Why I Pray

Yesterday, our world was rocked by terror as men stormed the streets of Paris in a deadly rampage that left over a hundred individuals dead and thousands living in fear. I saw reports through social media as I headed out with my grandparents for dinner. My first response, like many others, was to say a silent prayer. As we returned several hours later, and saw the extent of the terror on the news, I joined hundreds of others through the hashtag #PrayforParis.

But the simple fact is that the events in Paris was not the only event that rocked the world. The earthquake that rocked Japan. Bombings at a funeral in Baghdad. Suicide bombers in Beirut. And another earthquake and a hurricane in Mexico. I have seen reports that over 115,000 individuals died yesterday in these events.

Let us not forget about the 147 individuals killed in the recent attack on Garissa University Collage in Kenya. Or the countless other, smaller acts of terror that happen each and every day around the world.

Today, I saw Social Media filled with support for the victims of these attacks and events around the world. But I also saw an ugly side of this phenomenon.

I saw several individuals and articles attacking the use of the hashtag #PrayforParis. “We don’t need more religion!” they shouted. One of my friends stated “… religion is the cause of this evil, all religions and not just radical Islam, are a plague on our society.” Others have stated that our status posts and updated profile photos in the colors of the French flag were hollow gestures and and insincere acts.

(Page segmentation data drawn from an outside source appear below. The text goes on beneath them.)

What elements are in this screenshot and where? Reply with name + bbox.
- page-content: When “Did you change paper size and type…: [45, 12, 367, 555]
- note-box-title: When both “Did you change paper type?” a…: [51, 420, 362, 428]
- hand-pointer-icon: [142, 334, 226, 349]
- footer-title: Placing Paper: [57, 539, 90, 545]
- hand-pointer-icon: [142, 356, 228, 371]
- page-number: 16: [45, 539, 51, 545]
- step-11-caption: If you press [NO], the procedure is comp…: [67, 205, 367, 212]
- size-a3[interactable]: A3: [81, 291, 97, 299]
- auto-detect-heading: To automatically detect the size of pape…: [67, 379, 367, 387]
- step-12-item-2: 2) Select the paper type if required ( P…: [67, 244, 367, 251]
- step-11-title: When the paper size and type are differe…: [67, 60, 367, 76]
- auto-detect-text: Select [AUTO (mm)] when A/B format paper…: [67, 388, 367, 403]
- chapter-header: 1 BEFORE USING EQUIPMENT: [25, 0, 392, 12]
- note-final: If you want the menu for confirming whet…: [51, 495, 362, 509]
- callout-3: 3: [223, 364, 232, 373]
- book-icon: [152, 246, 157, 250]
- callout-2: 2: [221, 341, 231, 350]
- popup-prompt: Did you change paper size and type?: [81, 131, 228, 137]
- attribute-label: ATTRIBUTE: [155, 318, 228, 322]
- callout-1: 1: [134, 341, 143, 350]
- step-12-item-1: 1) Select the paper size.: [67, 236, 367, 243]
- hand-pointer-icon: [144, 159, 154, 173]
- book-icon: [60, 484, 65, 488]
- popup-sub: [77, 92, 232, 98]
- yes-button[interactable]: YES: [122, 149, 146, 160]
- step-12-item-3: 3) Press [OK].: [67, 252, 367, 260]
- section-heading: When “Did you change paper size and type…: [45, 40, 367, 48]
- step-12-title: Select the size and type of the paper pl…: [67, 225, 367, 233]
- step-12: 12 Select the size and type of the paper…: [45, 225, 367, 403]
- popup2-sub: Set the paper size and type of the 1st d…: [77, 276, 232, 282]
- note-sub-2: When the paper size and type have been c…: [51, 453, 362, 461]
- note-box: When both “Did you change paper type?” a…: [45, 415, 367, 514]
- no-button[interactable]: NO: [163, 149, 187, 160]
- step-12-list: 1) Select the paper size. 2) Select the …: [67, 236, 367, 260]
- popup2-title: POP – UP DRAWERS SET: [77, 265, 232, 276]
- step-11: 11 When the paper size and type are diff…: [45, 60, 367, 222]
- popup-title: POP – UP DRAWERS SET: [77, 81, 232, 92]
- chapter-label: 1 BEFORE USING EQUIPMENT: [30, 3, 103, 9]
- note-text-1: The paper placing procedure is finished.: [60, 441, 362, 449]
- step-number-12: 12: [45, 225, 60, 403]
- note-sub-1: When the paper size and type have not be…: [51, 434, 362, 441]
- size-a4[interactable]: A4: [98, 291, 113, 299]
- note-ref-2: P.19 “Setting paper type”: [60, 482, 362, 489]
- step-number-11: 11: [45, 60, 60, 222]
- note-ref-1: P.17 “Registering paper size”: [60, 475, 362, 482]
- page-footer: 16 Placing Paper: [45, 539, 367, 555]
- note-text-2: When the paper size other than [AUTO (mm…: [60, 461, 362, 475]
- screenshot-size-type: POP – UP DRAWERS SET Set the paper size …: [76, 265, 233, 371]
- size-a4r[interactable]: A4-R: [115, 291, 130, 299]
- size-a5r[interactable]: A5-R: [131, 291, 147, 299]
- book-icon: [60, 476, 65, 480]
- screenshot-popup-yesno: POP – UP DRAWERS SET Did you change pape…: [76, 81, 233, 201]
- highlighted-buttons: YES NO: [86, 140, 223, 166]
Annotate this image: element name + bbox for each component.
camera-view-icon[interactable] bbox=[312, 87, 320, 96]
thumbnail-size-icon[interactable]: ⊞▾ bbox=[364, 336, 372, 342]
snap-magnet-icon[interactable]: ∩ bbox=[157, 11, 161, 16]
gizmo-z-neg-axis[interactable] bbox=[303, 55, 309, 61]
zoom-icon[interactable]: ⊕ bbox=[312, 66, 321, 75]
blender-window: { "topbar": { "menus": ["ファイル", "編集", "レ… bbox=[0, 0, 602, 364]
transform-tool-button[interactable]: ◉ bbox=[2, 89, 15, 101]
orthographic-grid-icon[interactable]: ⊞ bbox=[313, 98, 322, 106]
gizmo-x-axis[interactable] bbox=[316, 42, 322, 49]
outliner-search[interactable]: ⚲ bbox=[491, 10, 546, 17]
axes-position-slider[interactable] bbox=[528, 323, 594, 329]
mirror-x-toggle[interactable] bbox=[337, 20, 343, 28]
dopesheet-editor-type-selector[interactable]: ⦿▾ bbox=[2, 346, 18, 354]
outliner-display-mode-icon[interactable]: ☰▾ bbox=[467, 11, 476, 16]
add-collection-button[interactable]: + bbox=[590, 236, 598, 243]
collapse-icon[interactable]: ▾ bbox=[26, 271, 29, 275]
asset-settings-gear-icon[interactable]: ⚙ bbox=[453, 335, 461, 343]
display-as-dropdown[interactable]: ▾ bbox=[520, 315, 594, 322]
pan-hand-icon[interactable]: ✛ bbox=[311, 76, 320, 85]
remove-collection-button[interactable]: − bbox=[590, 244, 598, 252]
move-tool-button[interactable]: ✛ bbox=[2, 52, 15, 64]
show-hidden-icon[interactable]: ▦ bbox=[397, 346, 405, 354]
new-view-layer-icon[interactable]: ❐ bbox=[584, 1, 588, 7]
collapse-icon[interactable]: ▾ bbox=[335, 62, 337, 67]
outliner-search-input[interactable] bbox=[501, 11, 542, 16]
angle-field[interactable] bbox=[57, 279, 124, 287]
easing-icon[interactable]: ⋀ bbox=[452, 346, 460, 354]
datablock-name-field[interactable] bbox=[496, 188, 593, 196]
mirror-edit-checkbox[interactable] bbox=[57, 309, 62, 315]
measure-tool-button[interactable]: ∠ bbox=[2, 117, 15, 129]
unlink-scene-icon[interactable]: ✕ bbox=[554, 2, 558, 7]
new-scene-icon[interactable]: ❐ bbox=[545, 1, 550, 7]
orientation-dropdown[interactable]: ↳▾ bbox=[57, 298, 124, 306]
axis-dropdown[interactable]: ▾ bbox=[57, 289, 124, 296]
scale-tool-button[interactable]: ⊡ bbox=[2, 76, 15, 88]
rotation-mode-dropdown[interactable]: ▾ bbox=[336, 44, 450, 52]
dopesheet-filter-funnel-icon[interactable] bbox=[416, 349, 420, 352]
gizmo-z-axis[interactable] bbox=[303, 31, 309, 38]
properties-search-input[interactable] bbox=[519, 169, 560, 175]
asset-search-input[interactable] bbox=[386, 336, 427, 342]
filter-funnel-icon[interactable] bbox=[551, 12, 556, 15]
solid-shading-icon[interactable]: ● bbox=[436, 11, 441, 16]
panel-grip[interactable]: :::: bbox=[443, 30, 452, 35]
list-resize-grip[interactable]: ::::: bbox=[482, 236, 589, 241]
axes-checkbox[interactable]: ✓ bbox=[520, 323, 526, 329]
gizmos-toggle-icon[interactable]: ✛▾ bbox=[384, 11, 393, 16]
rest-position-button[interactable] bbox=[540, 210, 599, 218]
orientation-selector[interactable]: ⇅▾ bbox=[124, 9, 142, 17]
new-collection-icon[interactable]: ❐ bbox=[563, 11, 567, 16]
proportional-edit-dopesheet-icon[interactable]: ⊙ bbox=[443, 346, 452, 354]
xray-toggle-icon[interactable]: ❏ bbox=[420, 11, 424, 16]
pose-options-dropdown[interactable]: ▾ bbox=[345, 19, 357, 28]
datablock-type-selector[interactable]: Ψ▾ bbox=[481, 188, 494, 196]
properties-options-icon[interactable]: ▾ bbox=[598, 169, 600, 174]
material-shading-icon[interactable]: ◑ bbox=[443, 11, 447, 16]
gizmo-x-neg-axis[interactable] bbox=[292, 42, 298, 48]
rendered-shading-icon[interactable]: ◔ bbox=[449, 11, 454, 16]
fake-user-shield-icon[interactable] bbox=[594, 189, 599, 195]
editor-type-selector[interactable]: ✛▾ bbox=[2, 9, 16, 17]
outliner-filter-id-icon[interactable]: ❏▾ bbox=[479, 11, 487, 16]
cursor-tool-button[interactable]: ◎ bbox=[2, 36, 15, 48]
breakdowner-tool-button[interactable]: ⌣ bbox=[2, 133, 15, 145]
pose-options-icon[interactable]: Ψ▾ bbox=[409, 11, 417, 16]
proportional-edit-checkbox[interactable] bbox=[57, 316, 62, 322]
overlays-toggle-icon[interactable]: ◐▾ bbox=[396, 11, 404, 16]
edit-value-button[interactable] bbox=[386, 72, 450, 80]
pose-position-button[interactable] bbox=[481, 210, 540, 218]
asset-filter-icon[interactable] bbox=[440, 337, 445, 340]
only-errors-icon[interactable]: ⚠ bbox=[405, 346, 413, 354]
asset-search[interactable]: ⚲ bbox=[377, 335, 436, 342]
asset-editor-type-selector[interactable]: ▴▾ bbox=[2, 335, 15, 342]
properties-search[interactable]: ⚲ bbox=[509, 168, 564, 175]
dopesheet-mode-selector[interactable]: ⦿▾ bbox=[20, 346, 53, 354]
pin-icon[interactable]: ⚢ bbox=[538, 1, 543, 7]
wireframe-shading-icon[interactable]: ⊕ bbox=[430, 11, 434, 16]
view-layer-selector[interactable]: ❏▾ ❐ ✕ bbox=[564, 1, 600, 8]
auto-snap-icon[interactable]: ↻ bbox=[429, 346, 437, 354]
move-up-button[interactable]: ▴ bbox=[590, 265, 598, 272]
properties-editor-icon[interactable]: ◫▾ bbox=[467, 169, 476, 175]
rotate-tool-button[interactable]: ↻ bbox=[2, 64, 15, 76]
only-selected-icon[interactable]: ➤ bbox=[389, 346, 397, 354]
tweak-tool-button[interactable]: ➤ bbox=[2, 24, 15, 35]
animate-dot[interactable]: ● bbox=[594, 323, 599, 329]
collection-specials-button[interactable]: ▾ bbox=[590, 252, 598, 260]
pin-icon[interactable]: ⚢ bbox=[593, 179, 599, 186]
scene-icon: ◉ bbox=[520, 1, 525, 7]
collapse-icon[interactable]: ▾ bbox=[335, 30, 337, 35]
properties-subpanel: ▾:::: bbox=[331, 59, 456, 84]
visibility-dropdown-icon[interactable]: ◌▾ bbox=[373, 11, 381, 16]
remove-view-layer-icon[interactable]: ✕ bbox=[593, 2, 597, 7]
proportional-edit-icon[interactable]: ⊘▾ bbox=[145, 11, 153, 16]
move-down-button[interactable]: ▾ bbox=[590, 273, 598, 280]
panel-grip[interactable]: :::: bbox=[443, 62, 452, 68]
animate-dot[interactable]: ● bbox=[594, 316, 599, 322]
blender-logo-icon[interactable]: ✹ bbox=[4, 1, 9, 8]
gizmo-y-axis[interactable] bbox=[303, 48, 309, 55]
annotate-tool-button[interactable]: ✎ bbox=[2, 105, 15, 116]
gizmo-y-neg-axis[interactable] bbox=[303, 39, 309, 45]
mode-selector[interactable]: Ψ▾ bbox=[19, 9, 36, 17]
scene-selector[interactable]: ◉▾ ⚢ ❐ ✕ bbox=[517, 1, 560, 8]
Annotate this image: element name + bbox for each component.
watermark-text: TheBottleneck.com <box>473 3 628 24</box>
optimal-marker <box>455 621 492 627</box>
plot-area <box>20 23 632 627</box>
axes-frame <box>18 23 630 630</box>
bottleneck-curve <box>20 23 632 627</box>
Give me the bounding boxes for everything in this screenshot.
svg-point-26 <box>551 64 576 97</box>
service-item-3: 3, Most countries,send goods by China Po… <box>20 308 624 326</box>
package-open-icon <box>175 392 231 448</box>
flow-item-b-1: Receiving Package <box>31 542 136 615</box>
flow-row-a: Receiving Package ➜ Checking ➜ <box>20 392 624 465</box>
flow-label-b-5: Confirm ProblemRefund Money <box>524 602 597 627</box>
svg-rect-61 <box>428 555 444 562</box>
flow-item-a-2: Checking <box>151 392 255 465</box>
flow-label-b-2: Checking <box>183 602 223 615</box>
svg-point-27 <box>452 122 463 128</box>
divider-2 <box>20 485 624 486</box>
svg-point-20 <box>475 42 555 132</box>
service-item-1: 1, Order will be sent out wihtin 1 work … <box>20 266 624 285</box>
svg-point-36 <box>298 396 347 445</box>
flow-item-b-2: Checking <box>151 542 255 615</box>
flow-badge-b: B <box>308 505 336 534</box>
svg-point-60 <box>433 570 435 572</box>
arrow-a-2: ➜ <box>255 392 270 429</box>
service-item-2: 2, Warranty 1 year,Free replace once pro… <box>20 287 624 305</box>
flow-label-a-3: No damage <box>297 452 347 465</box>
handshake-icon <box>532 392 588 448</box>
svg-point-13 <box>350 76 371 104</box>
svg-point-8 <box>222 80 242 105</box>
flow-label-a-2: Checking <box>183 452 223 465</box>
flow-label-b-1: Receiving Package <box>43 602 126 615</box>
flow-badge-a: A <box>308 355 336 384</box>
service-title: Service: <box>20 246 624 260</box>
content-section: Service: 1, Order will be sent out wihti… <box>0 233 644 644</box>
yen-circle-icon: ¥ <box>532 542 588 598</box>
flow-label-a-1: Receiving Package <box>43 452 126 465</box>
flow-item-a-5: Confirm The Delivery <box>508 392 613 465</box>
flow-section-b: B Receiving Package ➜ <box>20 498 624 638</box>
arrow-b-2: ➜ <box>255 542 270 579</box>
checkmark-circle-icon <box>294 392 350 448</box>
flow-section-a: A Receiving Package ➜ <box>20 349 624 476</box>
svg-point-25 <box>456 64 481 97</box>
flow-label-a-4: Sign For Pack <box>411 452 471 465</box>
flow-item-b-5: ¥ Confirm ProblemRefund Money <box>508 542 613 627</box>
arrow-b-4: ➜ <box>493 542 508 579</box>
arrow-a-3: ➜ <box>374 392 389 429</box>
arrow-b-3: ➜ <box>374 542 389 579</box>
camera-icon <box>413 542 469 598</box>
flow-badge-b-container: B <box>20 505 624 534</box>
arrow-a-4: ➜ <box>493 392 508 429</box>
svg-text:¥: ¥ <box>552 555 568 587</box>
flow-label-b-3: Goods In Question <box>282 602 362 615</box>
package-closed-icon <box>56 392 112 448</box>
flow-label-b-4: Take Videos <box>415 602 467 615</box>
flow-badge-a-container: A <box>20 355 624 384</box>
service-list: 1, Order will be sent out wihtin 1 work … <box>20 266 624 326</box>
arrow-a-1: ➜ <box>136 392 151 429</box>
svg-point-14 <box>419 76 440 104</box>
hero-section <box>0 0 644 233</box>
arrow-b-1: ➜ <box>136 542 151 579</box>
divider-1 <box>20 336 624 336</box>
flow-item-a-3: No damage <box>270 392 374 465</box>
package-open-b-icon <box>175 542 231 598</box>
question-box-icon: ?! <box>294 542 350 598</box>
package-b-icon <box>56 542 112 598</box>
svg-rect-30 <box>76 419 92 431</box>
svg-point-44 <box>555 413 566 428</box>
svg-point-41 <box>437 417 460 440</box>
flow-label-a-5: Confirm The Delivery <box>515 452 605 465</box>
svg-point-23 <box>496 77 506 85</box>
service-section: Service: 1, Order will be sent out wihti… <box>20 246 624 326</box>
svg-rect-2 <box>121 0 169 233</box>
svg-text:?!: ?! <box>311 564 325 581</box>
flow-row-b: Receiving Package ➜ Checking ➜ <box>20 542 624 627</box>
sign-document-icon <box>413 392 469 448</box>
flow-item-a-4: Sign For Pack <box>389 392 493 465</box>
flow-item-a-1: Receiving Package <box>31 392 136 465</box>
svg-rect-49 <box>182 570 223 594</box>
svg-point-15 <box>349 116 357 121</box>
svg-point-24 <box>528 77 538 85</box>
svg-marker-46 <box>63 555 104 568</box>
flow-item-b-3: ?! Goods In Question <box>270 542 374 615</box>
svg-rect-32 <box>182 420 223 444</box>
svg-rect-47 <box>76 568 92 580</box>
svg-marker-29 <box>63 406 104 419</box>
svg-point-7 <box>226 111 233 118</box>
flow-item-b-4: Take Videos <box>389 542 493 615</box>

They stated that while our prayers may be sincere, our validation of those prayers through social media are destructive and disingenuous.

And despite these remarks, I still believe that prayer is our most powerful weapon in this war of terror that has spread throughout our world.

I pray because the world needs peace and love, not more violence. Yes, I want these individuals to pay for their actions, but right now, we must support the survivors of these tragedies. If this means prayer, then I will pray. If this means holding the bloody hand of a victim after their blood has been shed, I would do that. If I could, I would be among the first responders. But the simple fact is that I am not there. Right now, my prayers and vocal support are the most powerful act that I have available to me.

The act of praying may not have any scientific proof behind them, but I have seen the power of that support. I saw it firsthand in Joplin and in the depths of Uganda and Togo. By expressing and sharing that we have prayed and are praying in a response to these events, survivors know that they have our support, that we are standing with them in their time of need.

You may not be able to see the affects of these prayers. You may not be able to measure them. But they are there.

When individuals state that our prayers are hollow and meaningless, I smile because I know otherwise. When they belittle us, saying that our status posts are insincere, I am reminded that they do not know the individual that is behind the screen.

I had two friends within the stadium in Paris. They know that I was praying for them and the city that they have come to love. And our voices would not be heard if it were not for the power of social media.

I pray because these prayers are an act of love that is more powerful in the long run, than the terror that fell upon us last night. I pray because I know that every voice counts. And I share my prayers because I know that someone will see it and will be lifted up out of darkness. But there are so many prayers that remain unspoken and hidden within the depths of my heart.

I will continue to pray every single day for love to conquer all. For healing to settle upon us. For a time when peace allows brothers from all faiths to embrace one another in acceptance. For the strength to continue on and be a light to a world shrouded in darkness. I will pray with every breath of life through my actions and words, to the best of my abilities.

I pray for the end of terror and fear, but I am not naive enough to believe that things will change without action. And love is my act, the banner in which I rally behind.